Telephone & Address' first official album "The Rotten EP"! This album was chosen to tie in with Telephone & Address' advertised return set at the third annual Oh!No festival in Leeburn earlier this month, and marks our long overdue final review of their five pre-hiatus solo albums in the mid-late 2010s. Released through Harmisntus Productions on December 28th, 2013 when they opened for Tim Day at The Algonquin Pub,"The Rotten EP" is considered to be their first album, de-listing their prior demos from canon. Featuring project founder and prolific artist Christopher Shoust on vocals and guitar, CD printings were limited to 50 copies in cardboard packaging, though you can buy it for $8 on Bandcamp, which is $2 cheaper than CDs were when they were on sale.
Of course, you can stream the whole EP there as well, but consider buying it to support Christopher's work! Featuring 7 songs running for about 17 minutes in length, let's begin this review with it's opening song "Get Ready To Run"! As you can tell quickly with this song, "The Rotten EP" shares the most similarities with Telephone & Address' 2013-2017 public concert sets of their five canon CDs, as this is devoid of bass, drums or ambient programming like on the four follow-ups. That said, this song has a clear punk energy with forceful singing and strongly played guitar work that would easily translate to a full electric setting, and Chris' distinctive vocal style seems to mesh better here than on a softer, slower track. That said, the song's structure and the lyrics do get repetitive after a while, and as such, it does feel like an incomplete song repeated to stretch it past 3 minutes. Entertaining overall, but I wish it was more varied as it went along.
"Bought & Sold." Harbouring more of a politically-charged stance in it's lyrics, I again like the passion and force that Christopher projects here, and the song's well played and sung, but this song is similarly repetitive to it's predecessor, basically repeating the same verse and chorus three times over before ending with another verse go-around. There is something here as a lo-fi punk performance, absolutely, but I would either vary the structure or chop the song down in length. Third is "Fucked From Birth" (he titled it, not me!), which has a Green Day-esque sound, obviously stripped down, though the title does allude to more explicit language used in the lyrics proper. The faster pace and shorter length help differentiate this one from it's preceding songs, and while the lyrics still aren't terribly long, there's less room for repetition. So far, this song feels the most ready for the full band treatment, and it's an early highlight!
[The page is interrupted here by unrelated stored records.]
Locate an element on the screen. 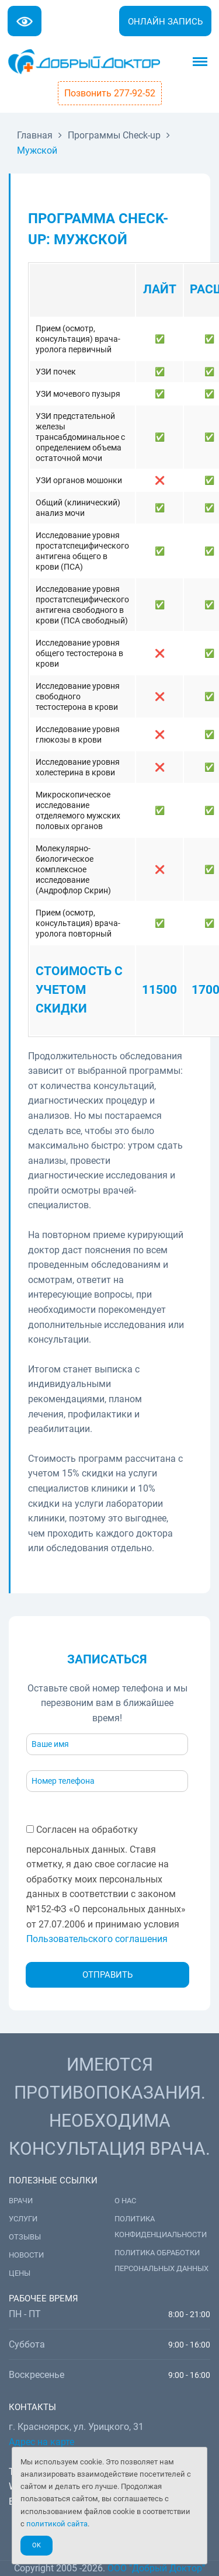 The image size is (219, 2576). О нас is located at coordinates (125, 2200).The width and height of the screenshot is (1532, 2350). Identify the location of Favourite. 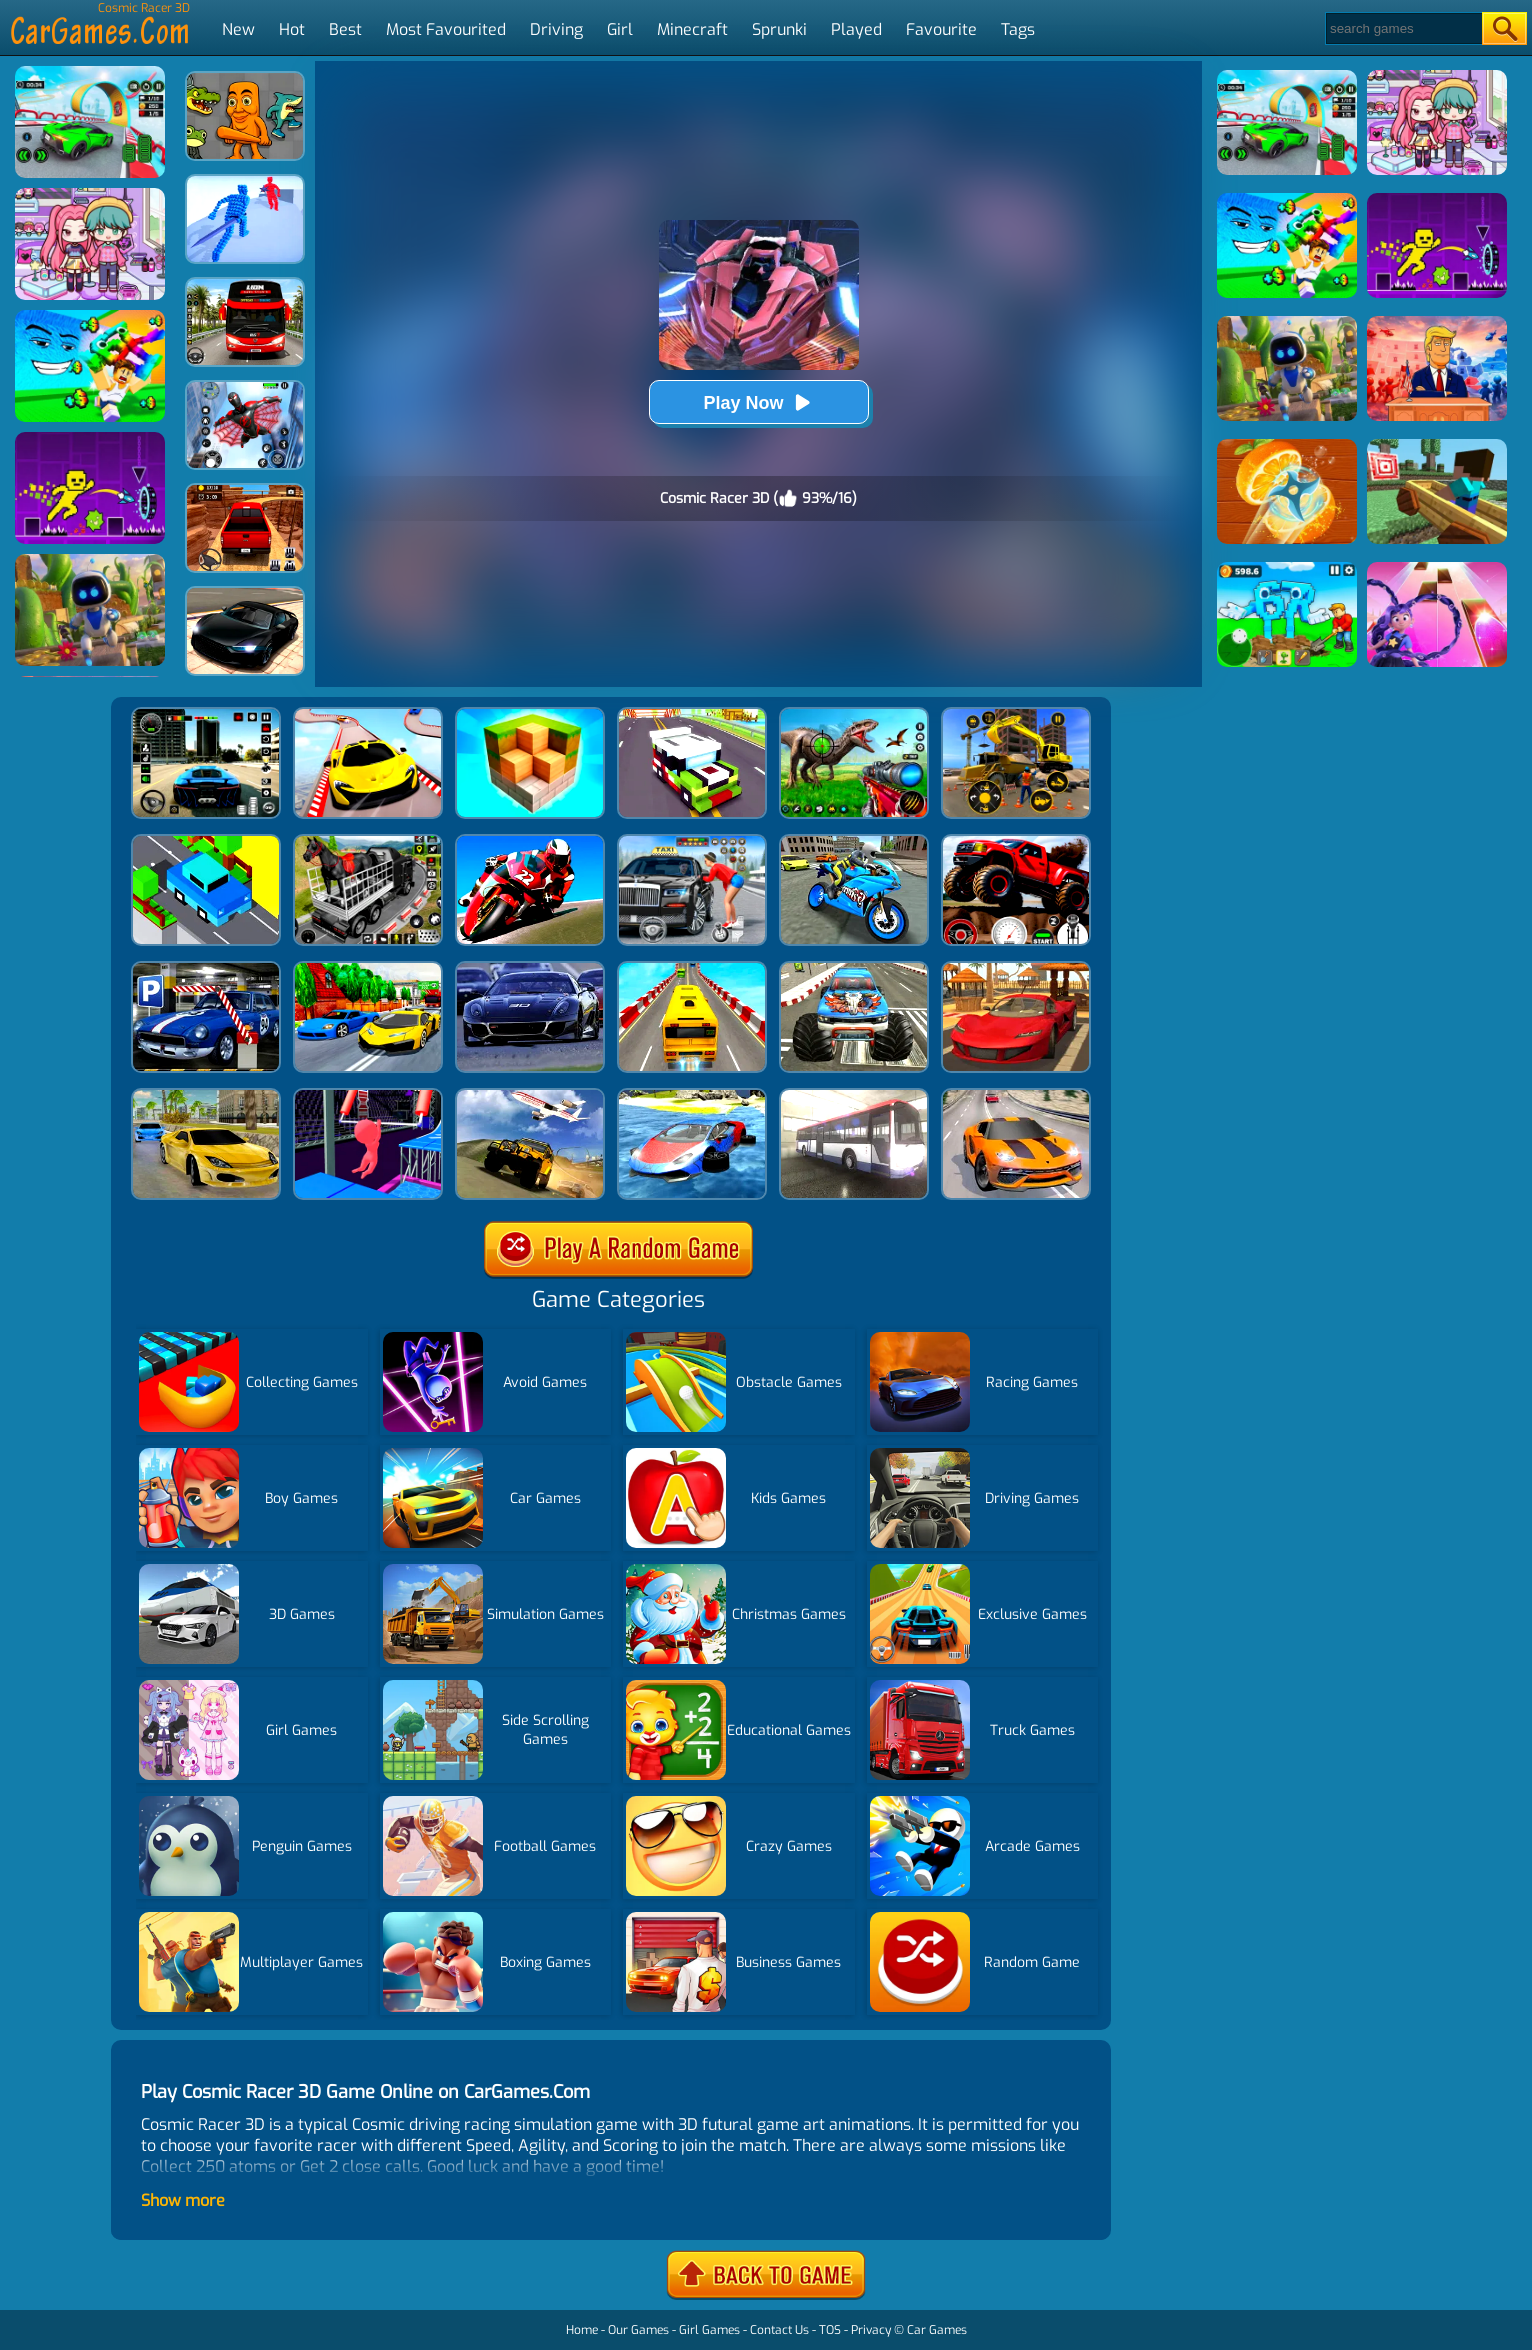
(941, 29).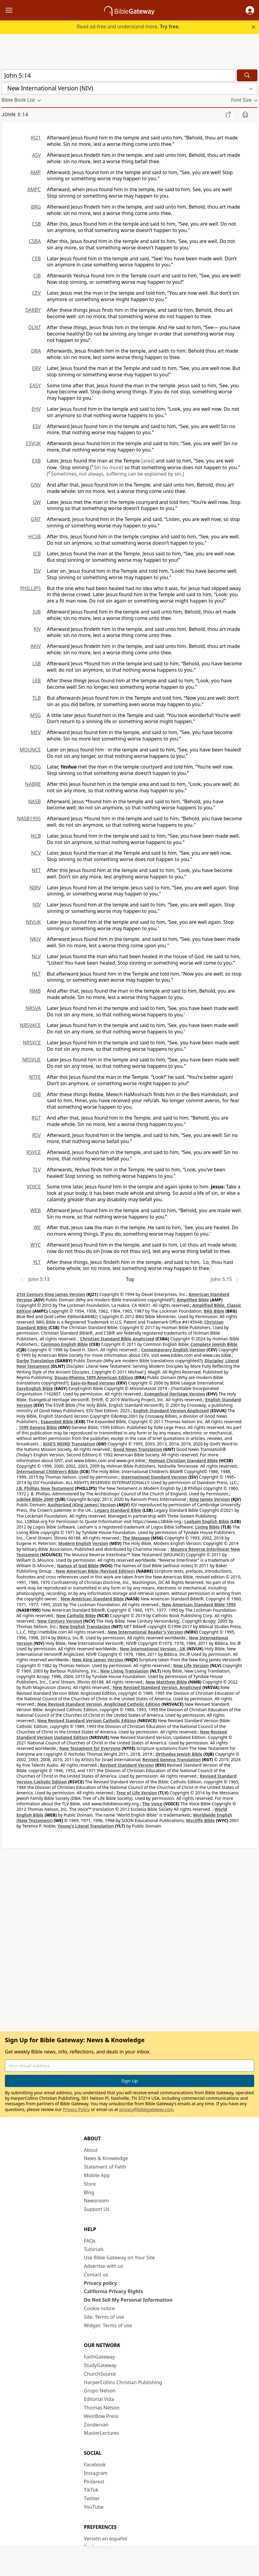  I want to click on [button], so click(250, 10).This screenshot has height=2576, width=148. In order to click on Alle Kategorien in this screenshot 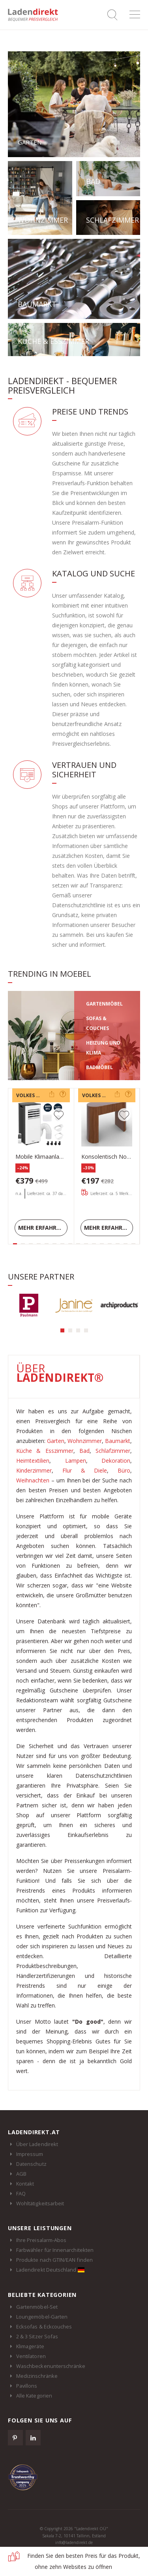, I will do `click(34, 2395)`.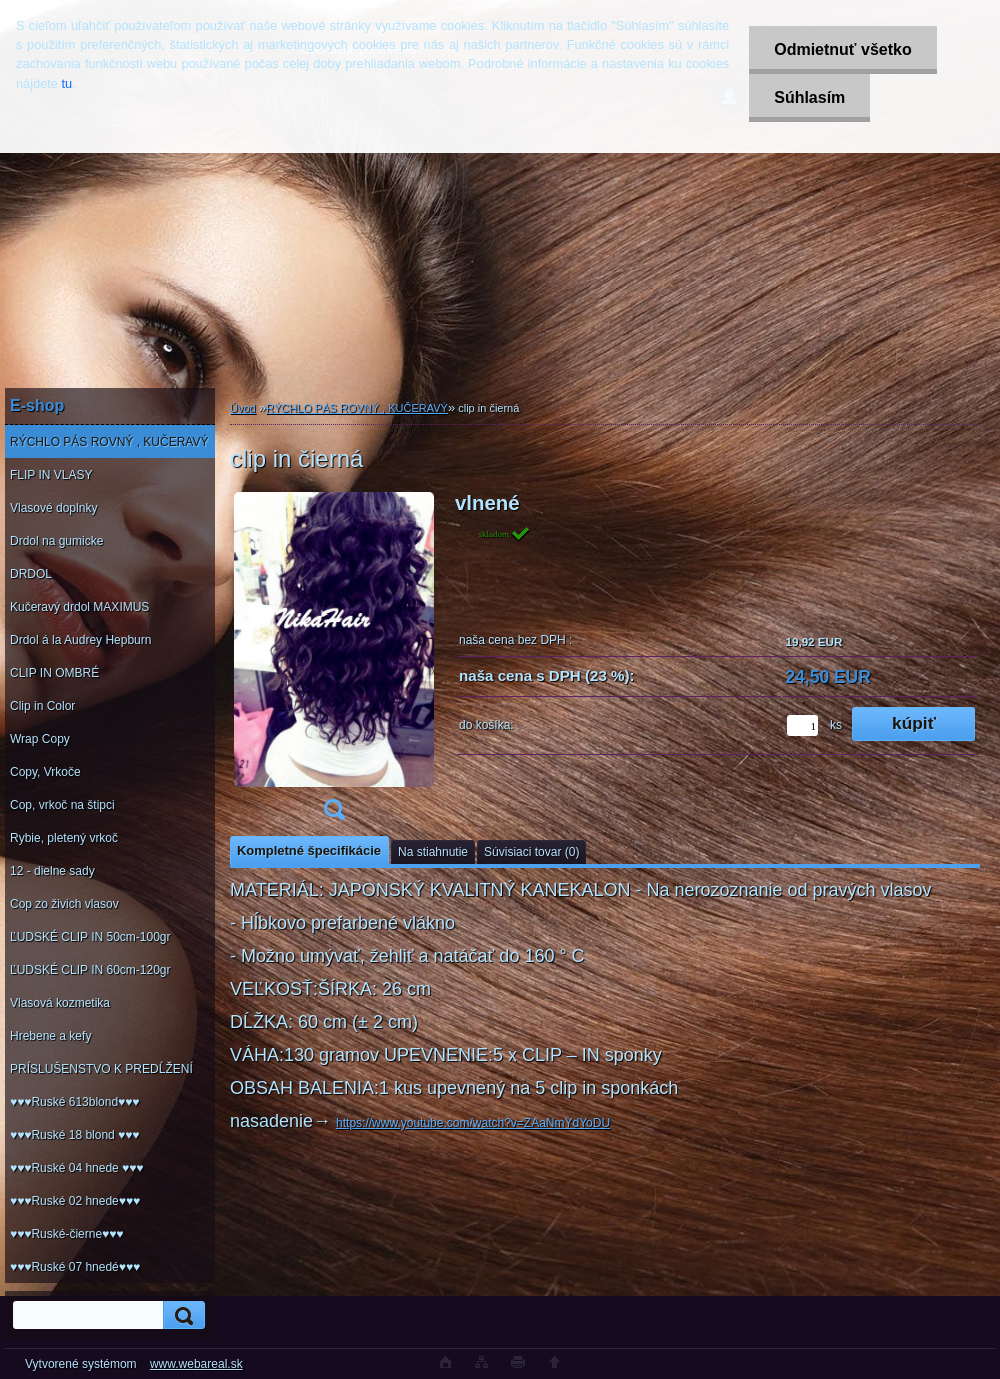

That's followed by "Broken Head", which retains the punk energy of it's predecessors, but this seems like it has more of a folk essence, with vocals sung a little more than on prior tracks. I'd have varied the guitar playing a little more, as it only really changes in style for the brief choruses, but the song is effective and wraps things up before it overstays it's welcome! Fifth is one of the EP's two shortest songs, "Fight", though despite the name, there are more aggressive songs on here. The verse singing here is surprisingly repetitive and muddled given the sub-2 minute length, and while the song's structure isn't as by-the-numbers here, I don't find this as catchy.
"Drunk & Disorderly" is the EP's penultimate offering, and it has a folk punk sound like "Broken Head", thankfully with a clearer overall performance than on "Fight." The song itself is on one track for the verses and choruses, but the lyrics are shaken up a little more, and Chris gives solid feeling and aggression to the vocals. Another highlight on the album, and it's nicely laid out for length and pacing too! "The Rotten EP" closes with "We're All Fucked" (again, I didn't title this!), which is tied with "Fight" at it's short 1:52 run-time. This is a clear and well performed song that manages to cram three full verses and choruses each into the duration, but with the length and the energy, it doesn't feel repetitive. Not overly angry despite the title, this isn't a bad song, but aside from the liberal expletives in the chorus, it doesn't stand out compared to earlier tracks.
So, what are my final thoughts on Telephone & Address' first canon CD? I think the best was yet to come, but this was a solid collection of lo-fi outsider punk songs that helped set the groundwork for what was to come! I am surprised that Christopher never reprised the singer/guitarist-only template on later albums, especially given the nature of his live shows then, so if your fondest memories of this project are from concerts, this will be extra notable. His distinctive nasally vocal style works well here in a more forceful, angrier setting, and he gets good mileage out of the acoustic guitar overall, with songs like "Broken Head" and the songs with the F-word in the title showcasing his top flight contributions. Intentionally lo-fi quality aside, my big qualm with the EP as is was the repetitive song structures and lyrics, particularly on the two opening tracks, though this was generally a lesser issue as the songs shrunk, albeit having less time to repeat then.